Elfriede Jelinek’s novel, first published in English in 1988, follows the adventures of the Erika Kohut. The eponymous heroine teaches at the prestigious Vienna Conservatory, and lives with her mother. Approaching middle age, Erika is a bitter teacher, disdainful to her students, and presumably jealous of their youth and freedoms. Erika - once a child prodigy - failed to fulfil her early promise as a concert pianist, and her post represents for her a considerably lesser alternative. Her obsessively possessive and overbearing mother continues to treat her like a child and berates her when she arrives home late from work, or if she has spent her money on clothes, warning her that the fashions will quickly be out of date.

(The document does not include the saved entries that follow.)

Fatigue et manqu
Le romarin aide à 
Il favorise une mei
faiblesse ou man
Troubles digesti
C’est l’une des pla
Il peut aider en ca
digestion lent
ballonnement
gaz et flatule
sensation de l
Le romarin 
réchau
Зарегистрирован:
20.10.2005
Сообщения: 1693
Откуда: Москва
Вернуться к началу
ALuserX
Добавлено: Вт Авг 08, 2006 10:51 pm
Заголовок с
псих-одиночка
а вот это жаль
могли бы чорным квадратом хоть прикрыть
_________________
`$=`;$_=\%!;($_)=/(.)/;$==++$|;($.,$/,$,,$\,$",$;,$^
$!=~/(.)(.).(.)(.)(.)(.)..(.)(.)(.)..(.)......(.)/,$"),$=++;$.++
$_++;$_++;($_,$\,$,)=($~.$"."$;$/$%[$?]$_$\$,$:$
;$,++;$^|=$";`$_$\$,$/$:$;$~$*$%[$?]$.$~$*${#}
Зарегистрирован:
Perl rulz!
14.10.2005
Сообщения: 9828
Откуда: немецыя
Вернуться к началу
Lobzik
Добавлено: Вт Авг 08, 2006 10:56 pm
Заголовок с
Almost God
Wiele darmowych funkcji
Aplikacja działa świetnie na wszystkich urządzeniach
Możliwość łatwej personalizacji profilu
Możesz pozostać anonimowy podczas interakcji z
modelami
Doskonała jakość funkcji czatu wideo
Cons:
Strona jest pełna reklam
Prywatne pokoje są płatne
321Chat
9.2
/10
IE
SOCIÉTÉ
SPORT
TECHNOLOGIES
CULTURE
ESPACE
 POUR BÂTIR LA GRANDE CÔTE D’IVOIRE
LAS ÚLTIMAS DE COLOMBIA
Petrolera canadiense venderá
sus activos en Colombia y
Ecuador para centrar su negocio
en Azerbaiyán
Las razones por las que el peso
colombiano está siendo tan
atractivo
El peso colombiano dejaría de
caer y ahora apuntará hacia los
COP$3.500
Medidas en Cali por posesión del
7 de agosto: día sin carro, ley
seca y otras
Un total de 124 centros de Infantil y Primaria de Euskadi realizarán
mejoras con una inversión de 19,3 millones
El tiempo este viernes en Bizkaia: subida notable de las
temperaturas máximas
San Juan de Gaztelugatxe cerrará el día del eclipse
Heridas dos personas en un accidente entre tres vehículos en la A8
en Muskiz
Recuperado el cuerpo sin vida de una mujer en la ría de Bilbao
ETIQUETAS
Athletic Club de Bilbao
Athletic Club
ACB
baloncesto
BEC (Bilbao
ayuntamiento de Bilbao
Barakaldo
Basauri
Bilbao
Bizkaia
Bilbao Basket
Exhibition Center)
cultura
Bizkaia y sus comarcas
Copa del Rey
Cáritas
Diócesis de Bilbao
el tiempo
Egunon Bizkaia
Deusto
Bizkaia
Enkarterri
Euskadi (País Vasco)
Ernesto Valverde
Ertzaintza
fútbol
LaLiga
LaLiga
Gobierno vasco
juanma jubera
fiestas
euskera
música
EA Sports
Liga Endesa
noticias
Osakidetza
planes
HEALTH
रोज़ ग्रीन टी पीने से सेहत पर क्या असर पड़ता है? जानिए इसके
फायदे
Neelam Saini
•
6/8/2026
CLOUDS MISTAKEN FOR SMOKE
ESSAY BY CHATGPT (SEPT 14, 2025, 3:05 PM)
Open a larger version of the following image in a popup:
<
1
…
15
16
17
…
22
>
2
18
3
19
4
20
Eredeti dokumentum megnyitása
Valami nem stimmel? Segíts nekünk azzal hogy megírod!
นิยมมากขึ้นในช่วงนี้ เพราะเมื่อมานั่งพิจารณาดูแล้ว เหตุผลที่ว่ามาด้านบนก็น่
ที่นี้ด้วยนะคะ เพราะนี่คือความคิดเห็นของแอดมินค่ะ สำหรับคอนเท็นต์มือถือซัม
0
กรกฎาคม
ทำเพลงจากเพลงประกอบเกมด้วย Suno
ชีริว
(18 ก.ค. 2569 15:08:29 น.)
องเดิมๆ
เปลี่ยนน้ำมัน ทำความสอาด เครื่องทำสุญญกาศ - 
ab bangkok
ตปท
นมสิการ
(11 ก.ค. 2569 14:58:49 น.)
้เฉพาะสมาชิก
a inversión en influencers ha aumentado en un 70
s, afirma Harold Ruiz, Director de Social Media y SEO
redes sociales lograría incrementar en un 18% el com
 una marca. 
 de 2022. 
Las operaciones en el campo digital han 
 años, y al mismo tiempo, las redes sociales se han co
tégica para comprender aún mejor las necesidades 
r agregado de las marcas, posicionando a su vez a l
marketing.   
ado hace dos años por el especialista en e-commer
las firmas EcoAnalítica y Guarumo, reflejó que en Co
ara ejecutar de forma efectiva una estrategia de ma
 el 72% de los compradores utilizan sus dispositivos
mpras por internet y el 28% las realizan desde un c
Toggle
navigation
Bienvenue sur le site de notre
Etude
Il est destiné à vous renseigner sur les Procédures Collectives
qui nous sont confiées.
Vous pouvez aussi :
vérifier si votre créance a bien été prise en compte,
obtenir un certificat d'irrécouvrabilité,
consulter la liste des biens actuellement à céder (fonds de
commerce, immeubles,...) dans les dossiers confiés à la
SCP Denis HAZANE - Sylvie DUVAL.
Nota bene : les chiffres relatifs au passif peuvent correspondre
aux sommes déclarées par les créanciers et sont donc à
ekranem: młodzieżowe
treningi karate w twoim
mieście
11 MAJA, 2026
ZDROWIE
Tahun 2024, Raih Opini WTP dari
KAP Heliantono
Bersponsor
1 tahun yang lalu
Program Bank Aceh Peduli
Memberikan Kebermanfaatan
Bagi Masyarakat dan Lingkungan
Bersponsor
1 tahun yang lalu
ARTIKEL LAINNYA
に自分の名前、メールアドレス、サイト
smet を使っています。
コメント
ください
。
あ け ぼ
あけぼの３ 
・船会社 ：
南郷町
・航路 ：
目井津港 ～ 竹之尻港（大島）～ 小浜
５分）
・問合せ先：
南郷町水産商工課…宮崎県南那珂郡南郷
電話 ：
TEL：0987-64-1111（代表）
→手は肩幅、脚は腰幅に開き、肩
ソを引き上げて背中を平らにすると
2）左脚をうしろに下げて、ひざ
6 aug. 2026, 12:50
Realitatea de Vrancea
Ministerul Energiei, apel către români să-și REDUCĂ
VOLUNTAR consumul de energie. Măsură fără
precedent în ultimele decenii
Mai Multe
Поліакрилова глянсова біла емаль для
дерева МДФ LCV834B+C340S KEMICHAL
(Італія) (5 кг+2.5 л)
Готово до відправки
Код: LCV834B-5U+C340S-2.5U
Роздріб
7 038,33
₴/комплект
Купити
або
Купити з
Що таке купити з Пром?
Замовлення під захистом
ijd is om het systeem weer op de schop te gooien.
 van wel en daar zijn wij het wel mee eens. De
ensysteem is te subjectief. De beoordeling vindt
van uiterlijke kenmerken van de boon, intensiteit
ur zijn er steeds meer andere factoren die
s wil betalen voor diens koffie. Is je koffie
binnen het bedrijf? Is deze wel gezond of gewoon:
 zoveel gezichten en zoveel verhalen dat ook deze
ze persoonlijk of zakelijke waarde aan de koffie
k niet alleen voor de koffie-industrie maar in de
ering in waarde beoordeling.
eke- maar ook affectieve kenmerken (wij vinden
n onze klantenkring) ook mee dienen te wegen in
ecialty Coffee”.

Erika’s life is a strange compromise. She travels the commuter trains of Vienna and takes perverse pleasure out of kicking people on the crowded trains and watching as they blame somebody else, usually somebody who looks less respectable than her professorial-looking self. She will stamp on the bursting feet of overweight women and enjoy when the victim chides an innocent working class man.
In the evenings on her way home from work, Erika visits the seedy pornographic film theatres and live sex shows, in the city. She takes her turn among the mainly Turkish and Greek working men, to watch the pink flesh as it parades and acts out the lewd fantasies of the viewers.
Utterly untouched by love of any hue, Erika has a stoic fascination with what she sees in these places and it drives her on when she realises that one of her students desires her. A young, virile, talented, sporty type, Walter Klemmer is passionate about life. As he expounds on his love of music, he secretly burns for Erika’s barren body. When they do get together Erika lets go of all her inhibitions and begins a journey into S&M and complete and total degradation. The job started by her mother is ultimately finished off by herself with the gusto of an erupting volcano.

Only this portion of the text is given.